With Lake Mead in the backdrop, Vice President Kamala Harris, flanked by Nevada Democratic colleagues Steven Horsford, Susie Lee and Dina Titus, pushed to sell the Biden administration’s Build Back Better agenda which includes raising taxes to combat climate change.
‘The Build Back Better agenda will help us tackle the climate crisis with investments in clean energy and electric vehicles, and so we can reduce emissions,’ she said. ‘And why do we need to reduce emissions? Because that is part of what is contributing to these drought conditions.’
On the very same day of Harris’s visit to Lake Mead, the Clark County Commissioners published “Transform Clark County“–a 400 plus page master development plan which reworked and rewrote zoning ordinances and regulations to transform Clark County into an ‘equitable, diverse, and climate-resilient’ county.
Within these pages are a plan to develop a portion of 39,000 acres of land the County had previously purchased from BLM in unincorporated Clark County to develop low-income housing and multi-family developments–interspersed with single family housing, retail and businesses.”
Additionally, solar farms are widely supported by his Democratic colleagues in Nevada. However, water usage by solar farms is astronomical for construction, operation and maintenance.
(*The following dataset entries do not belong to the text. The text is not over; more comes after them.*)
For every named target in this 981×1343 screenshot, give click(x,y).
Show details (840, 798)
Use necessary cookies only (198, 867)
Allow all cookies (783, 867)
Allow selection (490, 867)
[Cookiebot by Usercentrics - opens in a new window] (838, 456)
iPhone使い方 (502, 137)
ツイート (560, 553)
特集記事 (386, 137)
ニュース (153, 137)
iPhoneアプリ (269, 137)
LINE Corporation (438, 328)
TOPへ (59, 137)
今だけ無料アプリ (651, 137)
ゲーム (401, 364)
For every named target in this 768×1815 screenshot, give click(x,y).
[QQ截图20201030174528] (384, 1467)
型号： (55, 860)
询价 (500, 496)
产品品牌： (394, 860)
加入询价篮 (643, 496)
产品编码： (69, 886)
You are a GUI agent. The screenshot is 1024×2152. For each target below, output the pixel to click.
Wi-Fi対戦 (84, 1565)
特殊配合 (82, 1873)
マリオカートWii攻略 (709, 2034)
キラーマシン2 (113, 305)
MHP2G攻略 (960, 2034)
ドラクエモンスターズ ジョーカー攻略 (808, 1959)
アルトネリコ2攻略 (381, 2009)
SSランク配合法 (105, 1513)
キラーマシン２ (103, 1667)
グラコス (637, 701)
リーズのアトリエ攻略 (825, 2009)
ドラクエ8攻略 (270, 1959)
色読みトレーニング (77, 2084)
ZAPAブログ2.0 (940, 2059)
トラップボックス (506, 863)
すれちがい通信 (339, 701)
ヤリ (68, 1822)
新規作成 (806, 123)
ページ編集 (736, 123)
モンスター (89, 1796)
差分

As reported by Solar Power World, Secretary Granholm and Rep. Susie Lee toured Rosendin Electric’s Townsite Solar Farm in Boulder City, NV in June 2021, where Granholm proclaimed:
‘This solar plant is the perfect example of how we can use the potential in clean energy to create good-paying union jobs that grow the economy, reduce energy bills and address climate change,” said Energy Secretary Jennifer M. Granholm. President Biden’s American Jobs Plan will create millions of clean energy jobs all across the supply chain that will be needed to plan facilities, manufacture materials, install transmission lines and solar panels, and it’s going to help us get our country get to 100% clean electricity by 2035.”
According to the Las Vegas Review Journal:
“Since April, the county has fined Rosendin Electric nearly $220,000 for failing to control dust during construction of a roughly 1,000-acre solar farm off of Interstate 11. In all but one of the eight instances, Rosendin has not contested the fines.
The county says the company is putting its business interests ahead of complying with air-quality standards.
‘Well, from our perspective, they responded by continuing to be out of compliance and making business decisions that are based on how quickly they can get the project done, as opposed to implementing the best practices that are required in our air quality regulations,’ said Marci Henson, director of Clark County’s department of environment and sustainability.
Those dust control efforts include keeping the ground wet to prevent dust from blowing away.”
As reported by The Globe:
“Buried within this story is how much water was used in May and June to keep the ground wet and from the looks of the fines, twenty million gallons of water is simply not enough to meet the environmental regulation standards for dust mitigation.
During a July hearing with county regulators, Amy Sue Ambrose, environmental director for Rosendin, said the company was making its best effort to control dust on a challenging site, including spraying more than 20 million gallons of water at the site between early May and the end of June. (emphasis added).“
These green energy policies touted by Segerblom demand higher taxes and penalties for working Nevada families, at a time when Nevadan families are struggling.
Furthermore, these policies require massive water usage for the construction and maintenance of solar farms, the tens of thousands of acres of housing developments cited in Transform Clark County, and the population growth that these developments attract.
Sustainability is a political buzz word, but these policies hardly seem sustainable in times of a historic drought.